I don't remember if this was mentioned, but you can have pointers
to arrays in C without declaring multidimensional arrays.  For example,
the program

	main()
	{
	    int (*x)[10];
	    printf("%d\n", sizeof(*x));
	}

prints 40 (on a VAX).  x doesn't point to anything, though.

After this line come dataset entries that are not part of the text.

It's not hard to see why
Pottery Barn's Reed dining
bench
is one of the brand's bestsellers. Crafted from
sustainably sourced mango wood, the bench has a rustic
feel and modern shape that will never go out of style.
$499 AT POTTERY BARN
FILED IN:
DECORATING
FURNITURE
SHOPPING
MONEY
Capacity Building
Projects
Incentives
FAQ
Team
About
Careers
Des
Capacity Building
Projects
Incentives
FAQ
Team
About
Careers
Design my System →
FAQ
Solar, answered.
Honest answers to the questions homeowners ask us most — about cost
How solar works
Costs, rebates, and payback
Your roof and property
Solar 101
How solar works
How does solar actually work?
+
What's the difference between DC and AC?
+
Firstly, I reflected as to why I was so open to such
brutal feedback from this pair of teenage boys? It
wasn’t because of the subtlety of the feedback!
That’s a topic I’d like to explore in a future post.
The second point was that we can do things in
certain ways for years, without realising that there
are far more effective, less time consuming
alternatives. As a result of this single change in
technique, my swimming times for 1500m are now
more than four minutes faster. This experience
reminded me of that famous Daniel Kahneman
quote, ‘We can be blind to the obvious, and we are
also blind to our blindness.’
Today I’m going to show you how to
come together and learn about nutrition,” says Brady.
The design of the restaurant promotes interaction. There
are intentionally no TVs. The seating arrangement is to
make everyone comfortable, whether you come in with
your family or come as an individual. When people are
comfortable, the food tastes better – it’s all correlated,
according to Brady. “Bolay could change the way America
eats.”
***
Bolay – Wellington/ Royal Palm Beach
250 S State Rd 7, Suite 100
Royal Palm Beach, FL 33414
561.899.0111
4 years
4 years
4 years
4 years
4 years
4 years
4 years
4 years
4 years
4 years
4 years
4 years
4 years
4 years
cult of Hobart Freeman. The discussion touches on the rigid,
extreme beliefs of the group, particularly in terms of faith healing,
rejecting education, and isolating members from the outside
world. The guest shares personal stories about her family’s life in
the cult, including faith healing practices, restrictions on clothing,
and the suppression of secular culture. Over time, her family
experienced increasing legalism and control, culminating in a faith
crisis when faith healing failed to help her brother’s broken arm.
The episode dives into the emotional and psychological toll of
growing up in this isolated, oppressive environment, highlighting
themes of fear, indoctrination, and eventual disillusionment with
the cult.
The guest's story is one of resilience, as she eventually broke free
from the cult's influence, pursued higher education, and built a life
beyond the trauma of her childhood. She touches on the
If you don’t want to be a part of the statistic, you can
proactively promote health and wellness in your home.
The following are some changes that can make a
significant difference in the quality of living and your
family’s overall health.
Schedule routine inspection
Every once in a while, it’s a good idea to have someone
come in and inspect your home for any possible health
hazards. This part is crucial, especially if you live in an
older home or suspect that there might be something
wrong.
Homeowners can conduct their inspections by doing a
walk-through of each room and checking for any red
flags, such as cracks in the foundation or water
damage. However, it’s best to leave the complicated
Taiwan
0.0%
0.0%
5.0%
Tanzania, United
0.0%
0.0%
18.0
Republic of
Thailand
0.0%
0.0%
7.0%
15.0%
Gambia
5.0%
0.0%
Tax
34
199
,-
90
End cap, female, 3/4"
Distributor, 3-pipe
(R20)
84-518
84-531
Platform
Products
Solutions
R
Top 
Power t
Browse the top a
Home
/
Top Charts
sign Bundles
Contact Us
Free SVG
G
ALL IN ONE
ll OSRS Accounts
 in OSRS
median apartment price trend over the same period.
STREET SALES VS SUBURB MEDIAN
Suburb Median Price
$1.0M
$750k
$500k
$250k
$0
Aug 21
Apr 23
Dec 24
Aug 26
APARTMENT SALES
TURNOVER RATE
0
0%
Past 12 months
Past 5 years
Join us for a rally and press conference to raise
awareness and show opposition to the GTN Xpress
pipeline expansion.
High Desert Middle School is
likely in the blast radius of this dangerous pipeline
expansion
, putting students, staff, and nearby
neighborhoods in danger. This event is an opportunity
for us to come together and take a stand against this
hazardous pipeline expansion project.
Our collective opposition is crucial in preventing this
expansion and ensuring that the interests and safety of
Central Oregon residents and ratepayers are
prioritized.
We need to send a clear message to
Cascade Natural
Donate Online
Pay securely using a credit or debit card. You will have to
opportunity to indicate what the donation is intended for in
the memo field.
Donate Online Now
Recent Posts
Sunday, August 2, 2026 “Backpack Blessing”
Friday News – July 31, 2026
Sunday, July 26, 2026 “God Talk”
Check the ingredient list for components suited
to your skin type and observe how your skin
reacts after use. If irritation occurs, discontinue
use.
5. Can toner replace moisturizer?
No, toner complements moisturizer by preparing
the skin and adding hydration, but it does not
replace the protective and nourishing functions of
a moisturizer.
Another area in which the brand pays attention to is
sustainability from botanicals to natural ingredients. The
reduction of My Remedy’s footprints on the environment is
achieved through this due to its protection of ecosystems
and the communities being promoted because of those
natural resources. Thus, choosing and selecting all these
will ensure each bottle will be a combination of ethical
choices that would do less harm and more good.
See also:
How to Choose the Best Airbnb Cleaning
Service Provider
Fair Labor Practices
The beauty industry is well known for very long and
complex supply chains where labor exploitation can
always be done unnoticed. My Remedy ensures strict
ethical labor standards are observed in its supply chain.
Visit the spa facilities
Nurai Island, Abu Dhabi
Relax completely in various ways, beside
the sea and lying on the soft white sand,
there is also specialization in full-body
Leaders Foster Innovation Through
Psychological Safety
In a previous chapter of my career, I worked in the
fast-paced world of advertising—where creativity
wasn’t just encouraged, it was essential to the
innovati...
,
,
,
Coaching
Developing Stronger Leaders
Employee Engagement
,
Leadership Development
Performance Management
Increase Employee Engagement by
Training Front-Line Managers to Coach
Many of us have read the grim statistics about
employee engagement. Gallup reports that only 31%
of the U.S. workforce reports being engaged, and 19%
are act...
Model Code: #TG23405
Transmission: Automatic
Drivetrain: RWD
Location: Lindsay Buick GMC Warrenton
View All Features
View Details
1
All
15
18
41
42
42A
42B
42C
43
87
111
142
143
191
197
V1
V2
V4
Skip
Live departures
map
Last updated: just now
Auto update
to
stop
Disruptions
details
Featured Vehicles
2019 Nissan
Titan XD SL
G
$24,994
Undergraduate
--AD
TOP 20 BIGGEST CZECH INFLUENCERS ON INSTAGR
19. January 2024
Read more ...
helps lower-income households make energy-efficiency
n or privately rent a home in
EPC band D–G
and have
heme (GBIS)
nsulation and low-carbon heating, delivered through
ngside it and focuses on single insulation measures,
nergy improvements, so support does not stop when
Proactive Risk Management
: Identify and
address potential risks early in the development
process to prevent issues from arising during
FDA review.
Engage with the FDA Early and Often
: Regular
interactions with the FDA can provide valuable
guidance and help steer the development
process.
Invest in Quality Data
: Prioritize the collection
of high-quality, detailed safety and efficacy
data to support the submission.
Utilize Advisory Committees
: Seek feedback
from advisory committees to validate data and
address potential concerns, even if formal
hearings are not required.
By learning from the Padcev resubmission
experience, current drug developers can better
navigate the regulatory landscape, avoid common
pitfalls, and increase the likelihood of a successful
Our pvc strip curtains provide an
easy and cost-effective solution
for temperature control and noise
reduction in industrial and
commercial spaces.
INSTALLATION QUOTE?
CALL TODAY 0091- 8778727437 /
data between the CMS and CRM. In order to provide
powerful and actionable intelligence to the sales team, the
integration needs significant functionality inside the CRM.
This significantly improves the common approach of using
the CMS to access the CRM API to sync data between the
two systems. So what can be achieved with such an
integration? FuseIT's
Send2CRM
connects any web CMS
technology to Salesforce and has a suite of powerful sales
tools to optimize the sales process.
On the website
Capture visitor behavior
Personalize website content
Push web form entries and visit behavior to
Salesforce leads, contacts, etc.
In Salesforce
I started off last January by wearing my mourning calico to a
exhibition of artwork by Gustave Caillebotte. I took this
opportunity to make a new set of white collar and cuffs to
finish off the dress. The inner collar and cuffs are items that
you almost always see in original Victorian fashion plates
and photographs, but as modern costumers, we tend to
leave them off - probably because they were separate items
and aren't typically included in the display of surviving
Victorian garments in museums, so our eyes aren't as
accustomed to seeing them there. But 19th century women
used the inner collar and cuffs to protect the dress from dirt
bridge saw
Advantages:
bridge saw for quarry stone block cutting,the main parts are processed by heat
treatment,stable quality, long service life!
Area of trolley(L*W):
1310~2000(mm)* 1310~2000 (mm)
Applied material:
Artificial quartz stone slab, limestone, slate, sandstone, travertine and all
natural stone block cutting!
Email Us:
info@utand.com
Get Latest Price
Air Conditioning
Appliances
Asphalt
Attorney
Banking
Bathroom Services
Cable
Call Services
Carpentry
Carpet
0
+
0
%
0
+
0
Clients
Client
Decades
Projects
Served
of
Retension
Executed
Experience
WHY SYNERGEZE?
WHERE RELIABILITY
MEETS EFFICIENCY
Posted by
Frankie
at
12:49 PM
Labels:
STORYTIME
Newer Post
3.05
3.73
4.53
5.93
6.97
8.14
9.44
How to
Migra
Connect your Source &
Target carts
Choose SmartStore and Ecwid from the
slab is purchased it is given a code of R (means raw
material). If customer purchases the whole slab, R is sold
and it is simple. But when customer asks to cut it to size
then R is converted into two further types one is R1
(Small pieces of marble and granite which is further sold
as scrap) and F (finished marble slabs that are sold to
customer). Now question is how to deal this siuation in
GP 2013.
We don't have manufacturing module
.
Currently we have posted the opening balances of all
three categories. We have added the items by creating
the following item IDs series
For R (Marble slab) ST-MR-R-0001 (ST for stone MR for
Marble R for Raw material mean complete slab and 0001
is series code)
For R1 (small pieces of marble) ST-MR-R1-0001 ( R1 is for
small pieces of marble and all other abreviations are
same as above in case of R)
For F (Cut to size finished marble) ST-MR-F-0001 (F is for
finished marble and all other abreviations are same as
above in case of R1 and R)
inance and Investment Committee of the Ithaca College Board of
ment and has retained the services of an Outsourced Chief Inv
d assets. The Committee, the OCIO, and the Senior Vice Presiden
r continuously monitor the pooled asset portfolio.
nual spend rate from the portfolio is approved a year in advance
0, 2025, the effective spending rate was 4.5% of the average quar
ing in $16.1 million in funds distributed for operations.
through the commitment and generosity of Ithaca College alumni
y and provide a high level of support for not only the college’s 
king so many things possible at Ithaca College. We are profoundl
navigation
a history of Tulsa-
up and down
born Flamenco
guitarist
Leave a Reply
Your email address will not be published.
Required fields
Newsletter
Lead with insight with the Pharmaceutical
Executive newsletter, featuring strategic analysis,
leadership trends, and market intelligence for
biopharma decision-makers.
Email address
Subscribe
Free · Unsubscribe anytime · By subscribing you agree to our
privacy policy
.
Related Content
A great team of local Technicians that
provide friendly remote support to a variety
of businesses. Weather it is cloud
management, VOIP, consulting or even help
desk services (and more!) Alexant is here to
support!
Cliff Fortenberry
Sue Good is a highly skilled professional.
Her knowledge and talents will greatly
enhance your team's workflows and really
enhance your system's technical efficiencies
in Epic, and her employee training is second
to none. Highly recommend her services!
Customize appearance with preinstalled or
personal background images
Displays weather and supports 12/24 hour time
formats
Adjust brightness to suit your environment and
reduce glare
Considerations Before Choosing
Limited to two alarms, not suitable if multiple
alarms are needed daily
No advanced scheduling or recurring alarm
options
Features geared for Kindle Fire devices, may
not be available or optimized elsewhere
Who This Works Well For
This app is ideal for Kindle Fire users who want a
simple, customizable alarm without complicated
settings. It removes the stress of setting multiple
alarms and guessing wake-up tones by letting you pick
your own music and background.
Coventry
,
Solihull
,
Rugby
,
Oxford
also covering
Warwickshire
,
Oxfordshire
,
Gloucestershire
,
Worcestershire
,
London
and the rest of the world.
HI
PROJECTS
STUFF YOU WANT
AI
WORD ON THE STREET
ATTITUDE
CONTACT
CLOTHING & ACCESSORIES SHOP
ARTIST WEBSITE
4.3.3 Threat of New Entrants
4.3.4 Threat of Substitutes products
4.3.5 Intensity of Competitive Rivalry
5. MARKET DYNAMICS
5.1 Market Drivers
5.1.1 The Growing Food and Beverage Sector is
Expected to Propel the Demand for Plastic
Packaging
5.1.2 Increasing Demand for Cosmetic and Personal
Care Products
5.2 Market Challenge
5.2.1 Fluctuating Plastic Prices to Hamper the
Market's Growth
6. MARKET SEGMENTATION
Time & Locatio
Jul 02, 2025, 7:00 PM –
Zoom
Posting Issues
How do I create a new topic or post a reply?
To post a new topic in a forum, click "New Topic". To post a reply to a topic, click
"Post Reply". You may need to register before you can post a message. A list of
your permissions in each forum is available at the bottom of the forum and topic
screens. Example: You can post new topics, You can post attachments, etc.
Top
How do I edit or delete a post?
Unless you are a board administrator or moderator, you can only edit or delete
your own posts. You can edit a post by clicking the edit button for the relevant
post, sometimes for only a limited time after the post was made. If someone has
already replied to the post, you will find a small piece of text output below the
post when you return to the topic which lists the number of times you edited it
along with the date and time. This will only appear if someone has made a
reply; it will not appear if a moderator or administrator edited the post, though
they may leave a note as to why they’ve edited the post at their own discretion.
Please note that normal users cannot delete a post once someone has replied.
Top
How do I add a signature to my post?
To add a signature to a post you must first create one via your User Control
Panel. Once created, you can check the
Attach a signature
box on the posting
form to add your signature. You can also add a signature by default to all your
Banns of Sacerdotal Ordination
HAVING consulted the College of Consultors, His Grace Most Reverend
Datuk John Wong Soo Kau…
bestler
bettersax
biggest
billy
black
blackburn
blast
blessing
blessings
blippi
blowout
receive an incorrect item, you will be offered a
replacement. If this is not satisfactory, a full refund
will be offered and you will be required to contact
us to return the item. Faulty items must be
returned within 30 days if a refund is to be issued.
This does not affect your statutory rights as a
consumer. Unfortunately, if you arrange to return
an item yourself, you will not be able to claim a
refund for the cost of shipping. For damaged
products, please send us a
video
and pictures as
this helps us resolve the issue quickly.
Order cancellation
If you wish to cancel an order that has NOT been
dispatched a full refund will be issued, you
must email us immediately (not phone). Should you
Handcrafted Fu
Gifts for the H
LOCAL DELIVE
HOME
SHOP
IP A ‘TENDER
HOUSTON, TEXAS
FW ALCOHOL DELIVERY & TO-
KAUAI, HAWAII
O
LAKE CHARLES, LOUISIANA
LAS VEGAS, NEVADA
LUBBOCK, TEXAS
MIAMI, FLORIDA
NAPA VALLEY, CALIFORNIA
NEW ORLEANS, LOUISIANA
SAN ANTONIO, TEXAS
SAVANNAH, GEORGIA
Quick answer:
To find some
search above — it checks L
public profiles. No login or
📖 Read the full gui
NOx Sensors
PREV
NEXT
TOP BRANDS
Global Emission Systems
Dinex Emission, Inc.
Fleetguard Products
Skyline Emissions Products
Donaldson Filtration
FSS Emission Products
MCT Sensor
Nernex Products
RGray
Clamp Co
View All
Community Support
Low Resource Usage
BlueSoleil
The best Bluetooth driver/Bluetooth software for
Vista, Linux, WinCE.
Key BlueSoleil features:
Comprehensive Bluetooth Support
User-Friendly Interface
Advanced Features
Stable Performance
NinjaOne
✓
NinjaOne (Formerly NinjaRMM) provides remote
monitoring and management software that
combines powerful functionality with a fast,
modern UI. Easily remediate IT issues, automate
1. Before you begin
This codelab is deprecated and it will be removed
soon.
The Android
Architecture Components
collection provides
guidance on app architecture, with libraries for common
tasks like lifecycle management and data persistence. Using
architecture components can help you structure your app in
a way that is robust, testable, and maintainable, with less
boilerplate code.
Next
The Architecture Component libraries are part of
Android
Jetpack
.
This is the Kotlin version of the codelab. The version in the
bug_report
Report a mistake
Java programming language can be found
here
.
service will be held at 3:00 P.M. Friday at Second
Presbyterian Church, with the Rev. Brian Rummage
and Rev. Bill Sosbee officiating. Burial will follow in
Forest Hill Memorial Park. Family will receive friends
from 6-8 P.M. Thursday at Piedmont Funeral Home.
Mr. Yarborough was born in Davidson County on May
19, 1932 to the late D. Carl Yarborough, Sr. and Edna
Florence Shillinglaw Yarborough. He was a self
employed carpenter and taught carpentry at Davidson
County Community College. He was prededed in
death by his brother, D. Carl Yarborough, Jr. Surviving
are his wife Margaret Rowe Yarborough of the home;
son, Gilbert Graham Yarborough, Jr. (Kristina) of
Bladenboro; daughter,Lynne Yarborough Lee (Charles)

dietz%slb-doll.csnet@CSNET-RELAY.ARPA (04/05/86)

>>	    int (*x)[10];
>
>That is not a pointer to an array.  It is an array of pointers to ints.
>	George Tomasevich, ihnp4!twitch!grt
>	AT&T Bell Laboratories, Holmdel, NJ

It *is* a pointer to an array.  Try running this program:

    main()
    {
	char (*x)[10];
	printf("%d\n%d\n%d\n", sizeof(*x), sizeof(x), sizeof((*x)[2]));
    }

It prints (on a VAX running ULTRIX):

10
4
1

So, *x is an object of size 10 (the array), x is an object of size 4 (a
pointer), and (*x)[2] is a single byte (a char).  C's strange type
syntax strikes again.

Paul Dietz
dietz@slb-doll.csnet

jrv@siemens.UUCP (04/07/86)

>It *is* a pointer to an array.  Try running this program:
>
>    main()
>    {
>	char (*x)[10];
>	printf("%d\n%d\n%d\n", sizeof(*x), sizeof(x), sizeof((*x)[2]));
>    }
>
>It prints (on a VAX running ULTRIX):
>
>10
>4
>1
>
>So, *x is an object of size 10 (the array), x is an object of size 4 (a
>pointer), and (*x)[2] is a single byte (a char).  C's strange type
>syntax strikes again.
>
>Paul Dietz
>dietz@slb-doll.csnet
>/* End of text from siemens:net.lang.c */


When I learned C an instructor showed me a trick to use to keep straight
in one's mind what a particular data construction was. To find out what
data type something is go back to the original declaration of it cover over
what you have in the expression and what is left is the data type.
For example using the program above.

sizeof(*x)
	char (*x)[10];
cover        ^^^^        and you get an array of 10 characters


sizeof(x)
	char (*x)[10];
cover          ^         and you get a pointer to an array of 10 characters


sizeof((*x)[2])
	char (*x)[10];
cover        ^^^^^^^^	and you get a character


So by this "convention" C's syntax is consistent and the sizeof() operator
worked as I would expect. Admittedly this scheme works easily on simple
data types (hey, it was an intro class :-)) and there are some expressions
which I have seen in net.lang.c on which I did not even attempt it.


Jim Vallino
Siemens Research and Technology Lab.
Princeton, NJ
{allegra,ihnp4,seismo,philabs}!princeton!siemens!jrv

rbj@icst-cmr.ARPA (Root Boy Jim) (04/07/86)

	>>	    int (*x)[10];
	>
	>That is not a pointer to an array.  It is an array of pointers to ints.
	>	George Tomasevich, ihnp4!twitch!grt
	>	AT&T Bell Laboratories, Holmdel, NJ

It always amuses me when someone from TPC posts such an obviously
bogus item about C. I guess I assume they can just walk right up to
Dennis Ritchie and ask him if they're in left field or right.

	(Root Boy) Jim Cottrell		<rbj@cmr>